Below are the records; count the lines that include the string "para" and give only that number.

◆ **Extracted entries**:
= = = = =
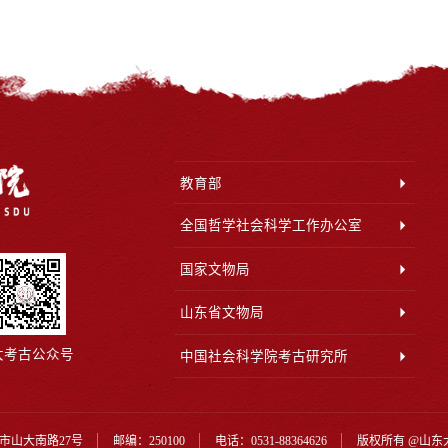
教育部
全国哲学社会科学工作办公室
国家文物局
山东省文物局
大考古公众号
中国社会科学院考古研究所
市山大南路27号
邮编：250100
电话：0531-88364626
版权所有 @山东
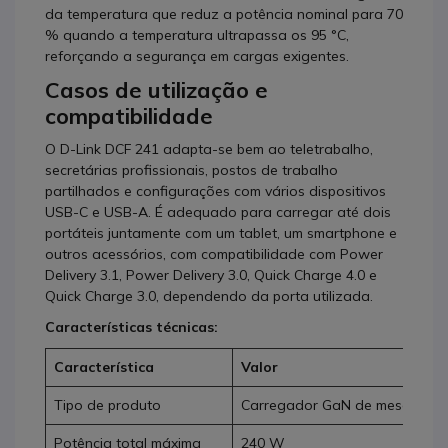
da temperatura que reduz a potência nominal para 70
% quando a temperatura ultrapassa os 95 °C,
reforçando a segurança em cargas exigentes.
Casos de utilização e
compatibilidade
O D-Link DCF 241 adapta-se bem ao teletrabalho,
secretárias profissionais, postos de trabalho
partilhados e configurações com vários dispositivos
USB-C e USB-A. É adequado para carregar até dois
portáteis juntamente com um tablet, um smartphone e
outros acessórios, com compatibilidade com Power
Delivery 3.1, Power Delivery 3.0, Quick Charge 4.0 e
Quick Charge 3.0, dependendo da porta utilizada.
Características técnicas:
Característica
Valor
Tipo de produto
Carregador GaN de mesa
Potência total máxima
240 W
= = = = =
◆ **Your solution**: 2